Cuántos cumpleaños en un día
Rui Costa gana la primera etapa de montaña y el Tour se olvida de las caídas y vuelve a su ser
El 9 de julio, el día justamente en el que el Galibier cumplía 100 años, Federico, 83, y uno la pelea a puñetazos en la canícula de Gueugnon entre Carlos Barredo y Rui Costa, el Tour 2011 se olvidó, al fin, de su obsesión por devenir una nueva modalidad de deporte extremo, de los que atraen morbosamente por el riesgo vital que corren sus practicantes, para volver a ser lo que siempre ha sido, una competición dura y hermosa. Como la vida de algunos. La del ganador del día, Rui Costa, quizás.
Para magnificar al Galibier, aquella montaña que en 1911 solo tres fueron capaces de conquistar en bicicleta -"esto quita el hipo, ¿eh?", dijo, augusto, Émile Georget, el primer conquistador el día que la carrera empezaba a colorear su vertiente épica-, y para fastidiar a Bahamontes, que prefirió echarse la siesta en el sofá durante la etapa, pues ya está harto del ciclismo de hora, de los puertecitos en los que ganan los sprinters, de los pinchazos que se solucionan con el ciclista haciendo tras coche -"yo ya gané el Galibier en 1954", dice el toledano, "y entonces, cuando uno pinchaba tenía que organizar a todo el equipo y eran momentos de gran batalla, de ataques en los que se podía decidir la carrera"-, el Tour organizó ayer una etapa de media montaña, de puertos pequeños en los que los sprinters como Hushovd y Gilbert pueden destrozar a los escaladores moviendo con tremendos vatios el plato grande en los desniveles.
La victoria del portugués fue una representación del cambio generacional
Al menos -oh, poética de la sonoridad, que tanto adornas- las carreteras en las que sudaron los corredores discurrían por el departamento del Puy de Dôme, con todas sus resonancias volcánicas. Junto a ellas pastaban impávidas vacas ridículas de tricolor que se miraban y ni se reconocían ni se desconocían, pues a eso, a pintar las terneras, se dedican los ganaderos para honrar al padre Tour, que los agricultores organizan concursos para ver quién construye las bicis más enormes con alpacas de paja del trigo recién cosechado.
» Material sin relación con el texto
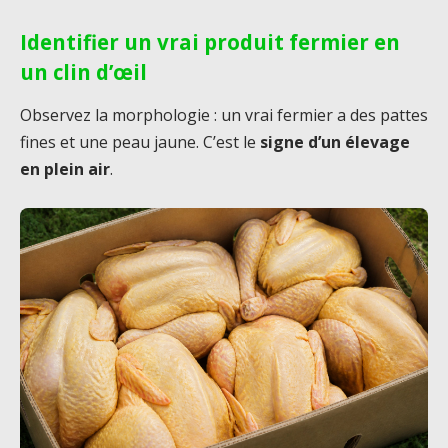
Identifier un vrai produit fermier en
un clin d’œil
Observez la morphologie : un vrai fermier a des pattes
fines et une peau jaune. C’est le
signe d’un élevage
en plein air
.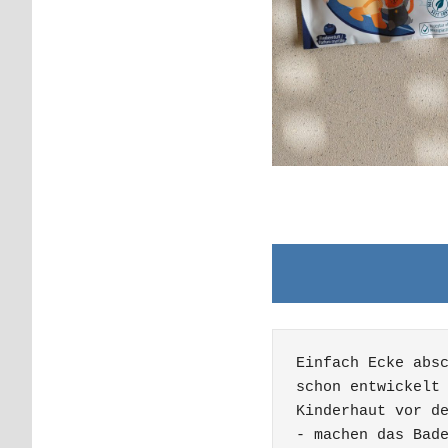
Einfach Ecke abs
schon entwickelt 
Kinderhaut vor de
- machen das Bad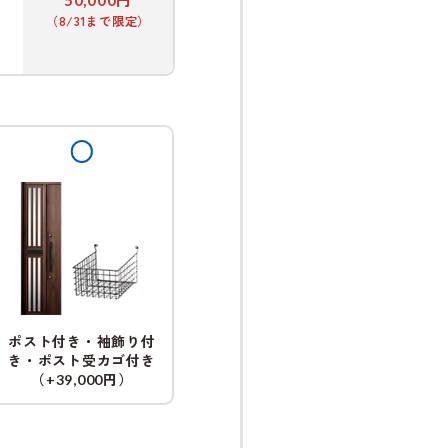
（8/31まで限定）
ポスト付き・袖飾り付
き・ポスト受カゴ付き
（
円）
+39,000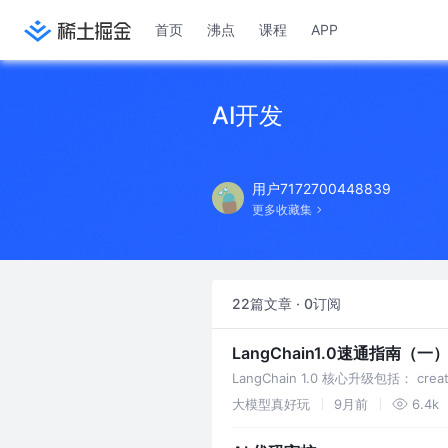
首页
沸点
课程
APP
AI开发
用户7172700448839
更多收藏集
22篇文章 · 0订阅
LangChain1.0速通指南（一）
LangChain 1.0 核心升级包括：
create_agent 通过中间件和结构
大模型真好玩
9月前
6.4k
Al menos, y no es moco de pavo tampoco, ni mucho menos, permitieron que disfrutaran la mayoría de los corredores a pesar de la lluvia fina, pues es el terreno que les gusta, que no hubiera caídas tampoco y que se redimiera ante el Tour un joven ciclista portugués llamado Rui Costa, quien, pese a su nombre de futbolista indolente, conjuga en su cuerpo de acero la dureza, aunque no la resistencia legendaria, de Joaquim Agostinho y el oportunismo de Acacio da Silva.
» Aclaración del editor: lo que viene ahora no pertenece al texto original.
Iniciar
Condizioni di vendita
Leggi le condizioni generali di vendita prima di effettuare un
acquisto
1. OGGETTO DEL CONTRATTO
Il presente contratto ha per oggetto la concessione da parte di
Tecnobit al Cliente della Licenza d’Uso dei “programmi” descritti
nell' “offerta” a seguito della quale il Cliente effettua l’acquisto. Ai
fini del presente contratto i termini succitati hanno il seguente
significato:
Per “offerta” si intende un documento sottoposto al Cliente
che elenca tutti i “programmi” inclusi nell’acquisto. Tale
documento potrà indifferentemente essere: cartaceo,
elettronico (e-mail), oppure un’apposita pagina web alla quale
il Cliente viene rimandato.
Gracias a un recorrido como el que ayer conducía al tobogán de Super Besse, que propició que la primera escapada matinal terminara con éxito, un año después de liderar la sección de noticias chorras del Tour, Rui Costa, de 24 años, tercer Tour, pura ambición de ser algo grande, pudo darse el placer de encabezar la noticia de día, y seria. Y también el lujo, más íntimo, de comprobar cómo hasta Vinokúrov, el maestro más reputado del terreno, el dios de unos cuantos, reventó en el intento de cazarlo.
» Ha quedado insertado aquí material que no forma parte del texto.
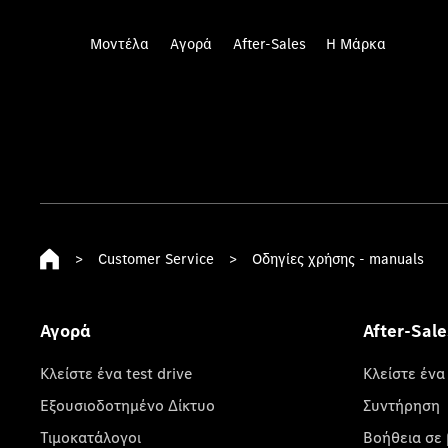
Μοντέλα
Αγορά
After-Sales
Η Μάρκα
>
Customer Service
>
Οδηγίες χρήσης - manuals
Αγορά
After-Sale
Κλείστε ένα test drive
Κλείστε ένα
Εξουσιοδοτημένο Δίκτυο
Συντήρηση
Τιμοκατάλογοι
Βοήθεια σε 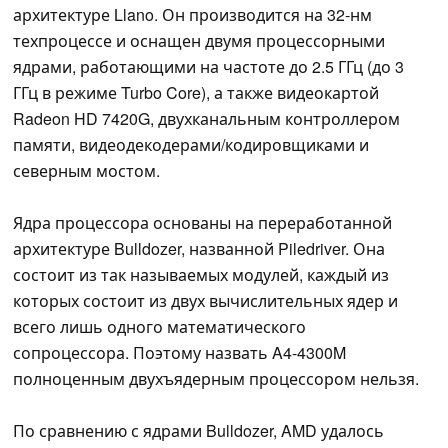
архитектуре Llano. Он производится на 32-нм
техпроцессе и оснащен двумя процессорными
ядрами, работающими на частоте до 2.5 ГГц (до 3
ГГц в режиме Turbo Core), а также видеокартой
Radeon HD 7420G, двухканальным контроллером
памяти, видеодекодерами/кодировщиками и
северным мостом.
Ядра процессора основаны на переработанной
архитектуре Bulldozer, названной Piledriver. Она
состоит из так называемых модулей, каждый из
которых состоит из двух вычислительных ядер и
всего лишь одного математического
сопроцессора. Поэтому назвать A4-4300M
полноценным двухъядерным процессором нельзя.
По сравнению с ядрами Bulldozer, AMD удалось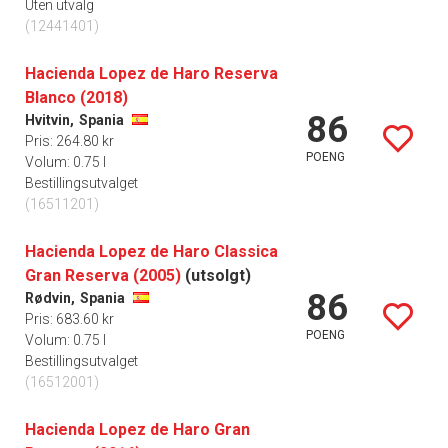
Uten utvalg
(12441401)
Hacienda Lopez de Haro Reserva
Blanco (2018)
86
Hvitvin,
Spania
Pris: 264.80 kr
POENG
Volum: 0.75 l
Bestillingsutvalget
(16511201)
Hacienda Lopez de Haro Classica
Gran Reserva (2005)
(utsolgt)
86
Rødvin,
Spania
Pris: 683.60 kr
POENG
Volum: 0.75 l
Bestillingsutvalget
(16512001)
Hacienda Lopez de Haro Gran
Fue, en cierto sentido, una representación gráfica del cambio generacional, de cómo, muchas veces, el último Tour es una carrera de más. Vinokúrov, de 37 años, lo tenía todo preparado, casi ensayado, para su espectáculo. A comienzos del puerto de segunda, a 30 kilómetros de la meta, el kazajo mandó para adelante, de cabeza de puente, a Tiralongo, aquel equipier italiano al que Contador hizo ganar una etapa del Giro. También por entonces, cuando se daba por muerta la fuga, que estaba a un par de minutos y se veía acosada por la ansiedad de Evans por vestirse de amarillo, se movió Flecha, huérfano de líder y en busca de sí mismo. A dos kilómetros de la cima, el ataque telegrafiado de Vinokúrov, quien se juntó con Tiralongo y Flecha, generoso en su entrega, en el descenso y los repechos previos al final. Por entonces, después de golpes y contragolpes a contrapié varios, Costa ya iba solo. Por detrás, agotada su compañía, Vinokúrov, como un lobo entre las motos, agazapado con el cuchillo entre los dientes, se acercaba. El Vinokúrov de otros tiempos, el del año pasado o el de antes de sus años oscuros, habría despedazado al cordero portugués. El de ayer, la misma alma, no las mismas uñas, sucumbió y fue cazado por el grupo grande en el que Andy, pese a las dudas, resistió y en el que no estaba el dolorido Gesink.